What is expected
Your reply should reproduce each entry exactly and contain no pictures.
■ ■ ■ ■ ■
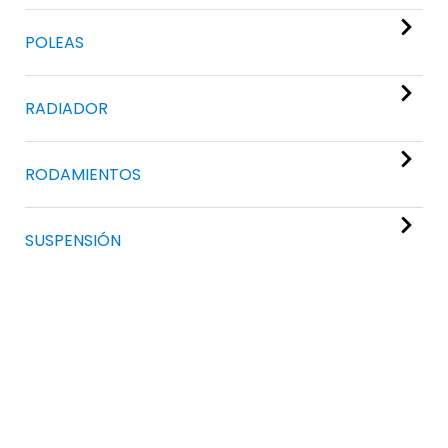
POLEAS
RADIADOR
RODAMIENTOS
SUSPENSIÓN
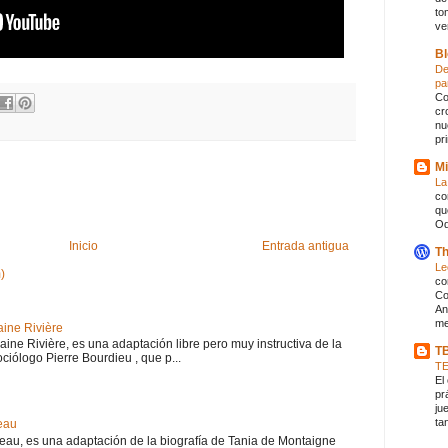
to
ve
Bl
De
pa
Co
cr
nu
pr
Mi
La
co
qu
Od
Inicio
Entrada antigua
Th
Le
)
co
Co
An
me
aine Rivière
haine Rivière, es una adaptación libre pero muy instructiva de la
T
iólogo Pierre Bourdieu , que p...
T
El
pr
ju
ta
eau
teau, es una adaptación de la biografía de Tania de Montaigne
■ ■ ■ ■ ■
Task solution
POLEAS
RADIADOR
RODAMIENTOS
SUSPENSIÓN
to
ve
Bl
De
pa
Co
cr
nu
pr
Mi
La
co
qu
Od
Inicio
Entrada antigua
Th
Le
)
co
Co
An
me
aine Rivière
haine Rivière, es una adaptación libre pero muy instructiva de la
T
iólogo Pierre Bourdieu , que p...
T
El
pr
ju
ta
eau
teau, es una adaptación de la biografía de Tania de Montaigne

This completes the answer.